Art. 6
Presentazione delle domande
1. Le imprese del settore della pesca e dell'acquacoltura dovranno
presentare, a pena di irricevibilita', entro due mesi dalla
declaratoria dell'evento calamitoso la domanda per l'indennita' di
cui all'art. 2, utilizzando il fac-simile dell'allegato 1, tramite
posta elettronica certificata (PEC) all'indirizzo
aoo.pemac@pec.masaf.gov.it allegando la seguente documentazione:
a) perizia giurata o asseverata, redatta da un professionista
abilitato iscritto ad un ordine professionale (ingegnere, architetto,
geometra, perito edile, agronomo, ecc.), dalla quale risulta il
calcolo dei danni naturali e della perdita di reddito, conformemente
a quanto disposto dagli articoli 49 e 51 del regolamento (UE)

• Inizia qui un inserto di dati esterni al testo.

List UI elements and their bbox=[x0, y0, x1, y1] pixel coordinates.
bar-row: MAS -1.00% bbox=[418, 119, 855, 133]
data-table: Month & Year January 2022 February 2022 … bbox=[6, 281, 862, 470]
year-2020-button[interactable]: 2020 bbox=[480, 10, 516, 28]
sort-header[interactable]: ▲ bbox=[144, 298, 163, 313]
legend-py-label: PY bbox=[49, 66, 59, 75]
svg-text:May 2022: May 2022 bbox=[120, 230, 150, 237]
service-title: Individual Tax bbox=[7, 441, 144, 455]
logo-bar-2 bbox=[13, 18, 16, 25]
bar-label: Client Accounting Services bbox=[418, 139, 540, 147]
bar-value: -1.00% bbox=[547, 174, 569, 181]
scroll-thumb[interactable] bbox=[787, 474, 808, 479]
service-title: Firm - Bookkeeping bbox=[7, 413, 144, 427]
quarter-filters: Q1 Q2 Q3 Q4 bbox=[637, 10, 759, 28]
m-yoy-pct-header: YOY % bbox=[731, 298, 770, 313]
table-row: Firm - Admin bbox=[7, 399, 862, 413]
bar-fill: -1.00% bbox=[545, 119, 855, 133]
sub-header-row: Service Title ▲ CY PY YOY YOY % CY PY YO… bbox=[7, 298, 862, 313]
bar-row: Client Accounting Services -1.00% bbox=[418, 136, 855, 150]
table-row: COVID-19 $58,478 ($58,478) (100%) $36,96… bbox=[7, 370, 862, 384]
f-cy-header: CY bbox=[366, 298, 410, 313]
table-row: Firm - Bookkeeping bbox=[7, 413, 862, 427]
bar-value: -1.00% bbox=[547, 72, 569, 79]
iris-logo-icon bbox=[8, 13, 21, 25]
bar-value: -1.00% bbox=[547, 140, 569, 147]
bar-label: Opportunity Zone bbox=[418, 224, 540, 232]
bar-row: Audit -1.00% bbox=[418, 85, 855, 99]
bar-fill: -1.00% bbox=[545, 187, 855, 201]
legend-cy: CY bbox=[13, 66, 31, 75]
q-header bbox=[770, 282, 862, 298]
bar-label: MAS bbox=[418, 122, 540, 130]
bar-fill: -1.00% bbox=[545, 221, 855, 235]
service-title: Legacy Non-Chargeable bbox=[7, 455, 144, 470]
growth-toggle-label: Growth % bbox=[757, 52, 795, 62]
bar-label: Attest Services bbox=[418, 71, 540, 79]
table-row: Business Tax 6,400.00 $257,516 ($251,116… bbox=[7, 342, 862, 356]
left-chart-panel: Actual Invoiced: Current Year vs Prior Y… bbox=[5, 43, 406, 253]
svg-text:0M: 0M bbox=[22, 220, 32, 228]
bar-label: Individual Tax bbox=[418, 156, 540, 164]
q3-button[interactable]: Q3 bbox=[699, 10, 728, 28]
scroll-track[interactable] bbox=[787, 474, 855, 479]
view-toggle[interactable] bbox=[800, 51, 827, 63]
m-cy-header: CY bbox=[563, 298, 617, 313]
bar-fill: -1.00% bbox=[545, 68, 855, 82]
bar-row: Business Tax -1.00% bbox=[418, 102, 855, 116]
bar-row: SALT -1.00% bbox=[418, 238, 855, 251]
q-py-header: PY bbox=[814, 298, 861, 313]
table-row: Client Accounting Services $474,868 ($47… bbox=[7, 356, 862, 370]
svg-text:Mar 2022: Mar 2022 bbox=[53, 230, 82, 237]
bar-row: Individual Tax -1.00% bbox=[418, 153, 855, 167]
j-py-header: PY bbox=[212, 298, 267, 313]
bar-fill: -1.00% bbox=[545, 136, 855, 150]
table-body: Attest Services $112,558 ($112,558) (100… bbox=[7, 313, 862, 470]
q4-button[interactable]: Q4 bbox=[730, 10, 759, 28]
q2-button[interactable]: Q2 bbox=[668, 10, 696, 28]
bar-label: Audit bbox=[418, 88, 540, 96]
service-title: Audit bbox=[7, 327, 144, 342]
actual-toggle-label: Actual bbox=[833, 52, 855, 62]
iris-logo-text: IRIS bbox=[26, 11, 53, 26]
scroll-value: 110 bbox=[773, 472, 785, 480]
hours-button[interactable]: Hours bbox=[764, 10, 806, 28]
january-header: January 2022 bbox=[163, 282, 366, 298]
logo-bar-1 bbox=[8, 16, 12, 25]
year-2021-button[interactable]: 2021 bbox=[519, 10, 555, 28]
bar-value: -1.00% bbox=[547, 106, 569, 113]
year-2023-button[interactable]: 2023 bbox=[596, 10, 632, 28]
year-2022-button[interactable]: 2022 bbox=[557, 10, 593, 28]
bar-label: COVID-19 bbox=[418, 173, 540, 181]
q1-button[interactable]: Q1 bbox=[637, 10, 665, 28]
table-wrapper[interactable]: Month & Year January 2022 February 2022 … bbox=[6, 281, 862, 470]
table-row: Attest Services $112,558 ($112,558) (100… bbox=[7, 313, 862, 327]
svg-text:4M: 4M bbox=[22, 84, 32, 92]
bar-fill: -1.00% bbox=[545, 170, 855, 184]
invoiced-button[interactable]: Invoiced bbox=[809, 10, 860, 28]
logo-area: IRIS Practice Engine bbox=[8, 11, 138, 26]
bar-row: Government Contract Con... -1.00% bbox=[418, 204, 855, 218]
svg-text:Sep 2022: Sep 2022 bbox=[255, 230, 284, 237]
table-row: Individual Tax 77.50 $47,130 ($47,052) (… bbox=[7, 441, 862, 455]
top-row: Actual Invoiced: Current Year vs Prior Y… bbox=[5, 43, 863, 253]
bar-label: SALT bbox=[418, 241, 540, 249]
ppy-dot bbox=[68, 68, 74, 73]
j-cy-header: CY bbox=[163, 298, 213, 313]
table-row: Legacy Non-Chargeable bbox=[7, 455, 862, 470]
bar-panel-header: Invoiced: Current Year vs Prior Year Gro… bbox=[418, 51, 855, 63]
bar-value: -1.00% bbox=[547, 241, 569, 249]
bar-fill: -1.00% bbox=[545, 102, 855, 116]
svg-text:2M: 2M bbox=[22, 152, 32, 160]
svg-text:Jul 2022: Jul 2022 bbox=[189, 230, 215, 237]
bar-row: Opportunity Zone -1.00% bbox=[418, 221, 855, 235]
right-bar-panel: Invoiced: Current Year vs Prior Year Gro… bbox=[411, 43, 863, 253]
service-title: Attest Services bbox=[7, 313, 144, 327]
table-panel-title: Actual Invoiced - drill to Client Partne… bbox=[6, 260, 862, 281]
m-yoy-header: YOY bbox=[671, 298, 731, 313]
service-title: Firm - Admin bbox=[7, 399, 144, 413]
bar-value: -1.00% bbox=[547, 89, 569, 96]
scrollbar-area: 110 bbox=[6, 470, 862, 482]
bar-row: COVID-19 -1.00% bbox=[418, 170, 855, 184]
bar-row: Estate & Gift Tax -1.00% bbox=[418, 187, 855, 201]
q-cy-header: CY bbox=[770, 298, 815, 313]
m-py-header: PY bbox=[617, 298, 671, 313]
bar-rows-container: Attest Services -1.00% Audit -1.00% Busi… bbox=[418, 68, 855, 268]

2022/2473, rispettivamente, per le calamita' naturali per gli eventi
climatici avversi assimilabili a calamita' naturali;
b) ove pertinente, attestazione della competente Capitaneria di
porto o autorita' del territorio, attestante che l'unita' da pesca
sia rimasta ferma per almeno venti giorni consecutivi decorrenti
dall'evento;
c) attestazione rilasciata ai sensi del decreto del Presidente
della Repubblica n. 445/2000 attestante la non sottoscrizione di
polizze assicurative agevolate di cui all'art. 3 nonche' il non
superamento dei cumuli di cui all'art. 8;
d) in caso di imprese di pesca, autorizzazione del proprietario
alla corresponsione dell'indennita' in favore dell'armatore.